• [MATERIAL FOR THIS EXERCISE]:

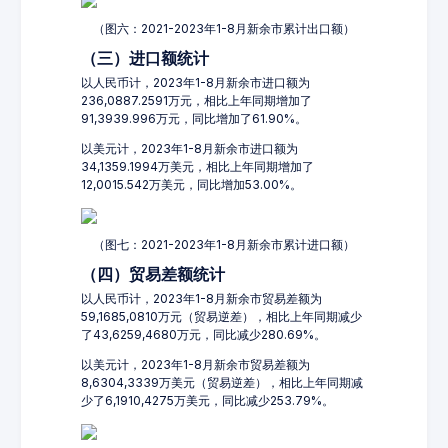
（图六：2021-2023年1-8月新余市累计出口额）
（三）进口额统计
以人民币计，2023年1-8月新余市进口额为
236,0887.2591万元，相比上年同期增加了
91,3939.996万元，同比增加了61.90%。
以美元计，2023年1-8月新余市进口额为
34,1359.1994万美元，相比上年同期增加了
12,0015.542万美元，同比增加53.00%。
（图七：2021-2023年1-8月新余市累计进口额）
（四）贸易差额统计
以人民币计，2023年1-8月新余市贸易差额为
59,1685,0810万元（贸易逆差），相比上年同期减少
了43,6259,4680万元，同比减少280.69%。
以美元计，2023年1-8月新余市贸易差额为
8,6304,3339万美元（贸易逆差），相比上年同期减
少了6,1910,4275万美元，同比减少253.79%。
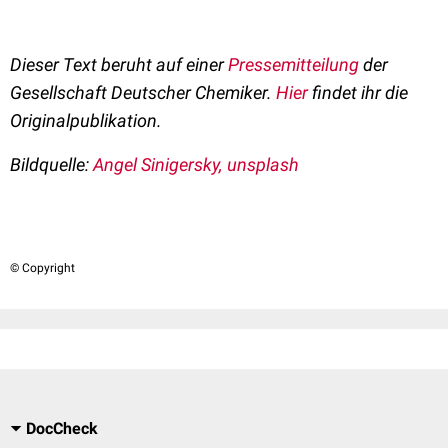
Dieser Text beruht auf einer
Pressemitteilung
der
Gesellschaft Deutscher Chemiker.
Hier
findet ihr die
Originalpublikation.
Bildquelle:
Angel Sinigersky, unsplash
© Copyright
DocCheck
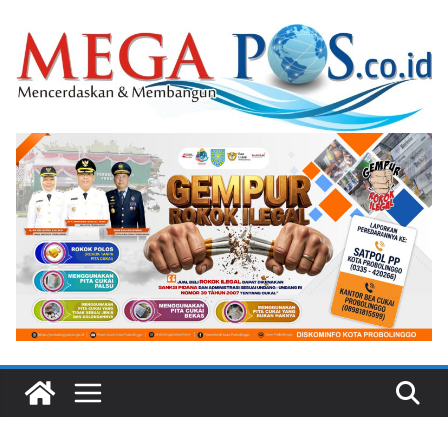
Skip
to
content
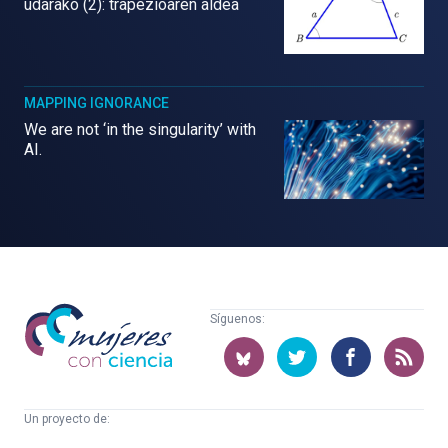
udarako (2): trapezioaren aldea
MAPPING IGNORANCE
We are not ‘in the singularity’ with
AI.
Mujeres
Síguenos:
con
ciencia
Un proyecto de:
Cátedra
Euskampus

• [ABOUT THIS TASK]: Find each line of the data above that holds the word "贸易逆差", then copy it.

• [EXERCISE ANSWER]:
59,1685,0810万元（贸易逆差），相比上年同期减少
8,6304,3339万美元（贸易逆差），相比上年同期减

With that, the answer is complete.